**What to do**:
Give the listing again exactly, skipping any pictures it holds.

**Working data**:
· · ·

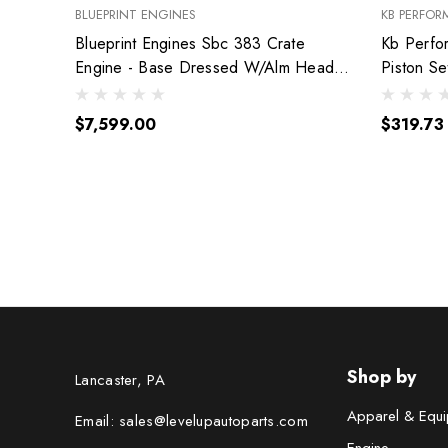
BLUEPRINT ENGINES
KB PERFOR
Blueprint Engines Sbc 383 Crate
Kb Perfo
Engine - Base Dressed W/Alm Heads
Piston S
Bp38318Ctc1
9904Hc.
$7,599.00
$319.73
Shop by
Lancaster, PA
Apparel & Equi
Email: sales@levelupautoparts.com
Engine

· · ·

**Answer to the exercise**:
BLUEPRINT ENGINES
KB PERFOR
Blueprint Engines Sbc 383 Crate
Kb Perfo
Engine - Base Dressed W/Alm Heads
Piston S
Bp38318Ctc1
9904Hc.
$7,599.00
$319.73
Shop by
Lancaster, PA
Apparel & Equi
Email: sales@levelupautoparts.com
Engine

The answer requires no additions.